■ How to complete this task: Repeat the following data exactly, omitting pictures.

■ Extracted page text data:
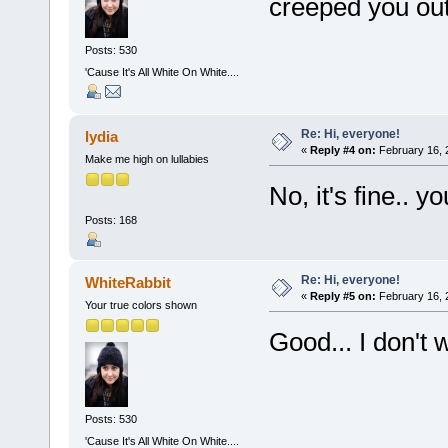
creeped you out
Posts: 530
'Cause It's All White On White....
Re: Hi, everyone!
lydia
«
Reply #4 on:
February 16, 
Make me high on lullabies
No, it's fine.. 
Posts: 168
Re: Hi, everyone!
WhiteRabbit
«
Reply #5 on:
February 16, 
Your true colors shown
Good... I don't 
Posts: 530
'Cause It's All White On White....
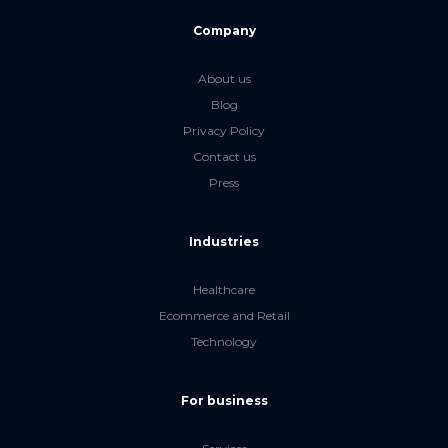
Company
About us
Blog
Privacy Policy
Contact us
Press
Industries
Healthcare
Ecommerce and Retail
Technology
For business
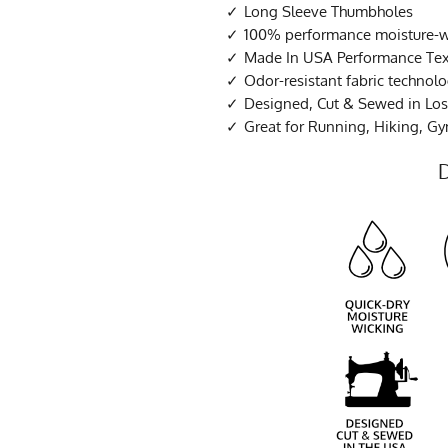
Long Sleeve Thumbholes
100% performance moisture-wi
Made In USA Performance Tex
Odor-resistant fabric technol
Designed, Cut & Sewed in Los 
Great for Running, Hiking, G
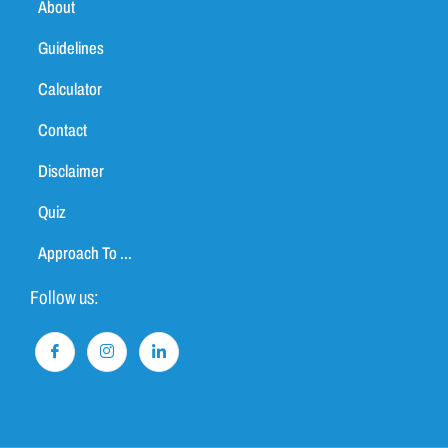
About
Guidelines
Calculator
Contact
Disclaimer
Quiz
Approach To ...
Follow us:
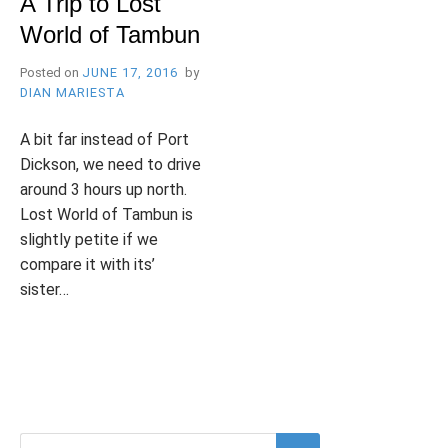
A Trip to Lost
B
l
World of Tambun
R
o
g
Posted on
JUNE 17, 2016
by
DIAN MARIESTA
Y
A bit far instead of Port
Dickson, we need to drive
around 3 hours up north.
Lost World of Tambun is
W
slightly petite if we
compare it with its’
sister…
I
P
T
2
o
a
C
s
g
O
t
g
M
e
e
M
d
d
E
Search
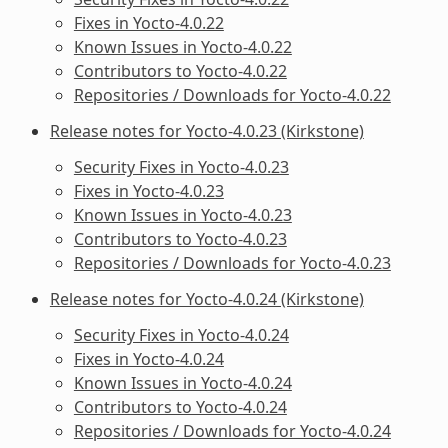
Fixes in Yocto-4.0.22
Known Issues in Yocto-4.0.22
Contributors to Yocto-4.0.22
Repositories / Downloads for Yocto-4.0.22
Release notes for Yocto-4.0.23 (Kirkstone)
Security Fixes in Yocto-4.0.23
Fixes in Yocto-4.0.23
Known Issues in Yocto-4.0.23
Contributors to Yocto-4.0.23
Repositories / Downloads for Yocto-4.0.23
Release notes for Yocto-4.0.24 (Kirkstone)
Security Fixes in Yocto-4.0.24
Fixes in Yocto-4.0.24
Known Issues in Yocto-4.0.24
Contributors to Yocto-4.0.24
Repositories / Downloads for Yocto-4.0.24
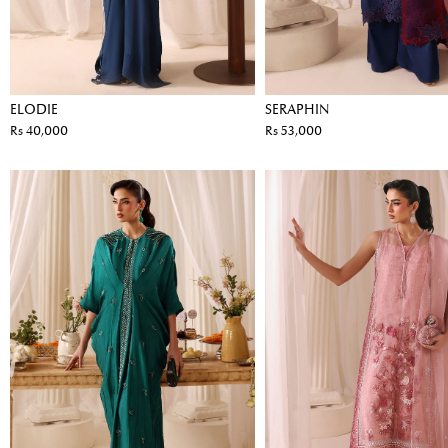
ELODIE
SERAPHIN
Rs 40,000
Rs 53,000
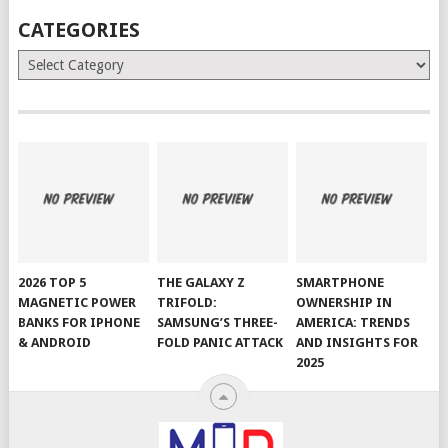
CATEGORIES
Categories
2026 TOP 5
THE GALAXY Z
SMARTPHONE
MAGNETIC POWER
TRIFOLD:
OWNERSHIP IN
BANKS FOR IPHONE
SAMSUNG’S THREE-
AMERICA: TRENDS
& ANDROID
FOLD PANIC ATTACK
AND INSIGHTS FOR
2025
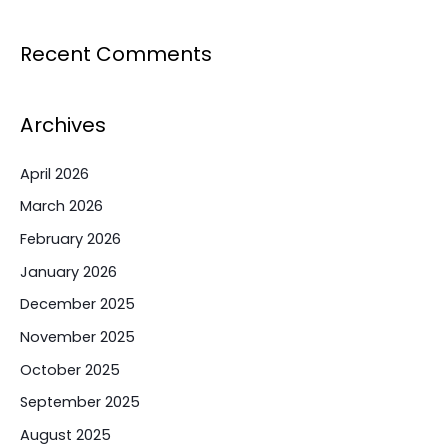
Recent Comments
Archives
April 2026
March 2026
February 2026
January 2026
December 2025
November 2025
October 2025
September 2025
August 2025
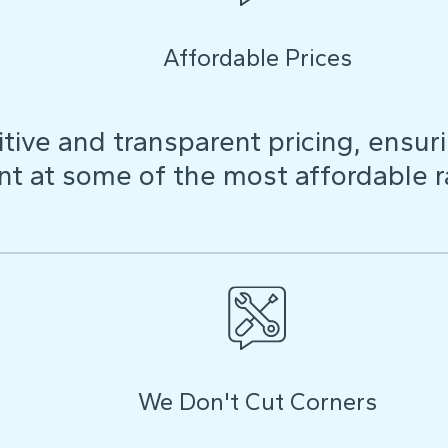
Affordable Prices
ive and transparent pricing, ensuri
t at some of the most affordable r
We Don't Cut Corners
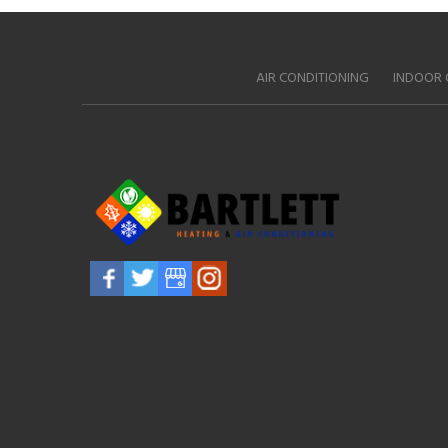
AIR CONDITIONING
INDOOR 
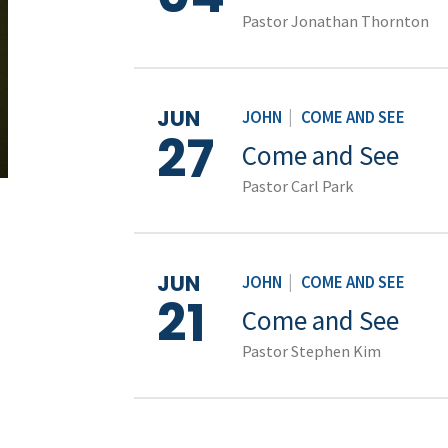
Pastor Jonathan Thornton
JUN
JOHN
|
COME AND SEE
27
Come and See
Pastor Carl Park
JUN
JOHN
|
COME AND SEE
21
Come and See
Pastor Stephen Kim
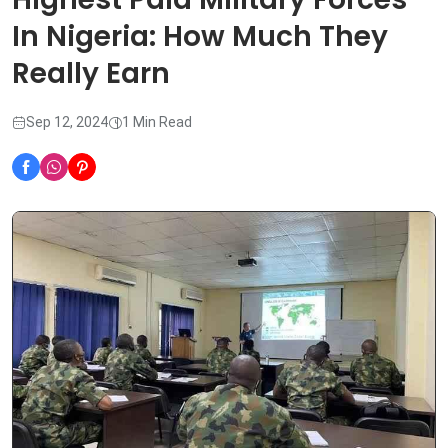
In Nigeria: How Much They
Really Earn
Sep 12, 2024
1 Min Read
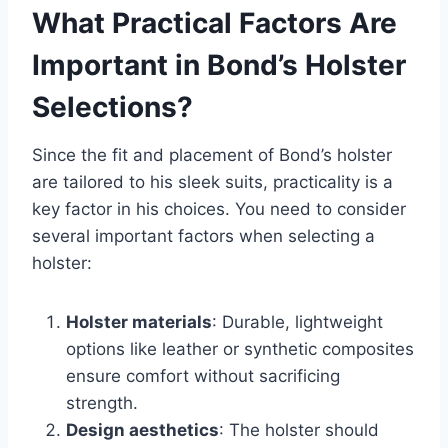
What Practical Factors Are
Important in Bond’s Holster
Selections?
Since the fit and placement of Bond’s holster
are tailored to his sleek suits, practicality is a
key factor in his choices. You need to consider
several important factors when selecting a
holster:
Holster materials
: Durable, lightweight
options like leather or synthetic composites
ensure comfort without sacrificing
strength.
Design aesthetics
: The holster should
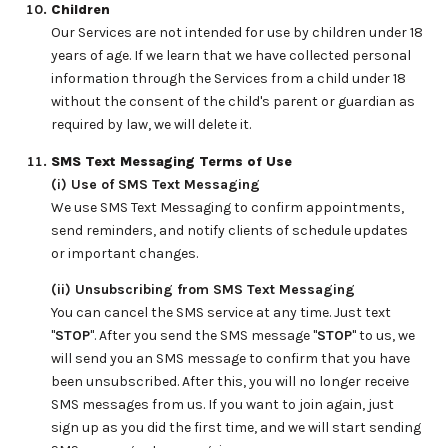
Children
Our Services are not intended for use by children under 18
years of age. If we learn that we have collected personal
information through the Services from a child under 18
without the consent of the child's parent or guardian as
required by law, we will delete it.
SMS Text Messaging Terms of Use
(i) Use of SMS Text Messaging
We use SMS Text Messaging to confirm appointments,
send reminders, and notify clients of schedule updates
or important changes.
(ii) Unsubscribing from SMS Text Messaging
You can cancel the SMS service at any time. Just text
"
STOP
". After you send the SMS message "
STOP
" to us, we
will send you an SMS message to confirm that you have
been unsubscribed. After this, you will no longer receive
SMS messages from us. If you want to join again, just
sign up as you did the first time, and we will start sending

■ Solution to this problem:
creeped you out
Posts: 530
'Cause It's All White On White....
Re: Hi, everyone!
lydia
«
Reply #4 on:
February 16, 
Make me high on lullabies
No, it's fine.. 
Posts: 168
Re: Hi, everyone!
WhiteRabbit
«
Reply #5 on:
February 16, 
Your true colors shown
Good... I don't 
Posts: 530
'Cause It's All White On White....
Company
About us
Blog
Privacy Policy
Contact us
Press
Industries
Healthcare
Ecommerce and Retail
Technology
For business
Long Sleeve Thumbholes
100% performance moisture-wi
Made In USA Performance Tex
Odor-resistant fabric technol
Designed, Cut & Sewed in Los 
Great for Running, Hiking, G
About
Guidelines
Calculator
Contact
Disclaimer
Quiz
Approach To ...
Follow us:
A Trip to Lost
B
l
World of Tambun
R
o
g
Posted on
JUNE 17, 2016
by
DIAN MARIESTA
Y
A bit far instead of Port
Dickson, we need to drive
around 3 hours up north.
Lost World of Tambun is
W
slightly petite if we
compare it with its’
sister…
I
P
T
2
o
a
C
s
g
O
t
g
M
e
e
M
d
d
E
Search
Fixes in Yocto-4.0.22
Known Issues in Yocto-4.0.22
Contributors to Yocto-4.0.22
Repositories / Downloads for Yocto-4.0.22
Release notes for Yocto-4.0.23 (Kirkstone)
Security Fixes in Yocto-4.0.23
Fixes in Yocto-4.0.23
Known Issues in Yocto-4.0.23
Contributors to Yocto-4.0.23
Repositories / Downloads for Yocto-4.0.23
Release notes for Yocto-4.0.24 (Kirkstone)
Security Fixes in Yocto-4.0.24
Fixes in Yocto-4.0.24
Known Issues in Yocto-4.0.24
Contributors to Yocto-4.0.24
Repositories / Downloads for Yocto-4.0.24
ELODIE
SERAPHIN
Rs 40,000
Rs 53,000
CATEGORIES
Categories
2026 TOP 5
THE GALAXY Z
SMARTPHONE
MAGNETIC POWER
TRIFOLD:
OWNERSHIP IN
BANKS FOR IPHONE
SAMSUNG’S THREE-
AMERICA: TRENDS
& ANDROID
FOLD PANIC ATTACK
AND INSIGHTS FOR
2025
Recent Comments
Archives
April 2026
March 2026
February 2026
January 2026
December 2025
November 2025
October 2025
September 2025
August 2025
Affordable Prices
ive and transparent pricing, ensuri
t at some of the most affordable r
We Don't Cut Corners
AIR CONDITIONING
INDOOR 
Pastor Jonathan Thornton
JUN
JOHN
|
COME AND SEE
27
Come and See
Pastor Carl Park
JUN
JOHN
|
COME AND SEE
21
Come and See
Pastor Stephen Kim
In Nigeria: How Much They
Really Earn
Sep 12, 2024
1 Min Read
What Practical Factors Are
Important in Bond’s Holster
Selections?
Since the fit and placement of Bond’s holster
are tailored to his sleek suits, practicality is a
key factor in his choices. You need to consider
several important factors when selecting a
holster:
Holster materials
: Durable, lightweight
options like leather or synthetic composites
ensure comfort without sacrificing
strength.
Design aesthetics
: The holster should
Children
Our Services are not intended for use by children under 18
years of age. If we learn that we have collected personal
information through the Services from a child under 18
without the consent of the child's parent or guardian as
required by law, we will delete it.
SMS Text Messaging Terms of Use
(i) Use of SMS Text Messaging
We use SMS Text Messaging to confirm appointments,
send reminders, and notify clients of schedule updates
or important changes.
(ii) Unsubscribing from SMS Text Messaging
You can cancel the SMS service at any time. Just text
"
STOP
". After you send the SMS message "
STOP
" to us, we
will send you an SMS message to confirm that you have
been unsubscribed. After this, you will no longer receive
SMS messages from us. If you want to join again, just
sign up as you did the first time, and we will start sending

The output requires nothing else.